While his declaration is being questioned before the Supreme Court, Taguiwalo said more than 3,400 families have been evacuated from seven regions in Mindanao.

More than 63,000 remains outside with their family members and Taguiwalo admitted reaching them for assistance has proven to be difficult.

"The problem is getting the aid to the home-based evacuees. They are spread out in hundreds of communities," she said in another tweet.

Humanitarian aid groups usually help by providing logistics to ensure aid is delivered to those who need them. For instance, the US helped transport aid to typhoon Yolanda victims in 2013.

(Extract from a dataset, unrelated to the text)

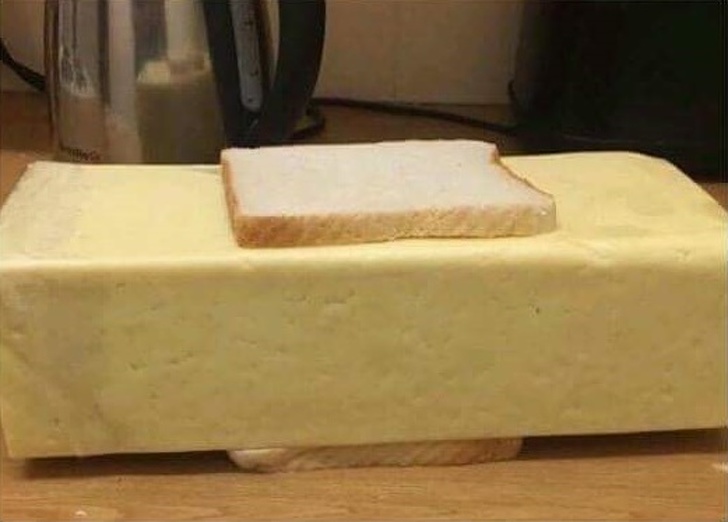 The width and height of the screenshot is (728, 522). What are the coordinates of `candle` in the screenshot? It's located at (174, 72).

US assistance limited to intel gathering

Currently, the US military is helping provide intelligence to their local counterparts, while Australia is also sending two military planes.

Nevertheless, Taguiwalo said P94.3 million in food and non-food items had so far been provided. Private donations have also been plenty.

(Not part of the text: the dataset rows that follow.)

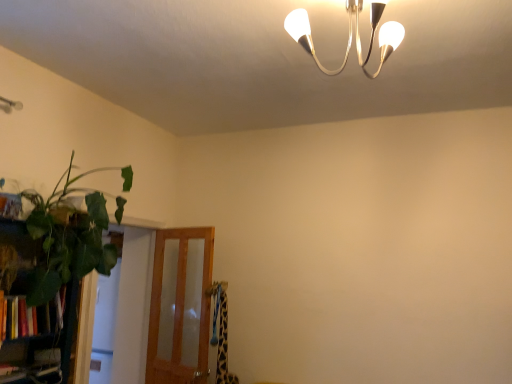 Question: In terms of size, does hardcover books at left appear bigger or smaller than green leafy plant at left?

Choices:
 (A) big
 (B) small

Answer: (B)

Question: Is hardcover books at left wider or thinner than green leafy plant at left?

Choices:
 (A) thin
 (B) wide

Answer: (A)

Question: Estimate the real-world distances between objects in this image. Which object is closer to the green leafy plant at left?

Choices:
 (A) hardcover books at left
 (B) translucent wood screen door at lower left
 (C) green leafy plant at left

Answer: (A)

Question: Which object is the farthest from the translucent wood screen door at lower left?

Choices:
 (A) green leafy plant at left
 (B) hardcover books at left
 (C) green leafy plant at left

Answer: (B)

The military said rehabilitation of affected areas is already being planned as they close in to the remaining stronghold of terrorists.

Despite this, two self-imposed deadline to end the armed conflict—first in June 2 and then in June 12, independence day—had not been met. Duterte also apologized to the people of Marawi for declaring martial law.

The Supreme Court is expected to come out with a decision on the petitions against martial law soon.

Should it rule the declaration constitutional, the military rule will end by July 23, a day before Duterte's second State of the Nation Address, unless he asks for extension and Congress grants it.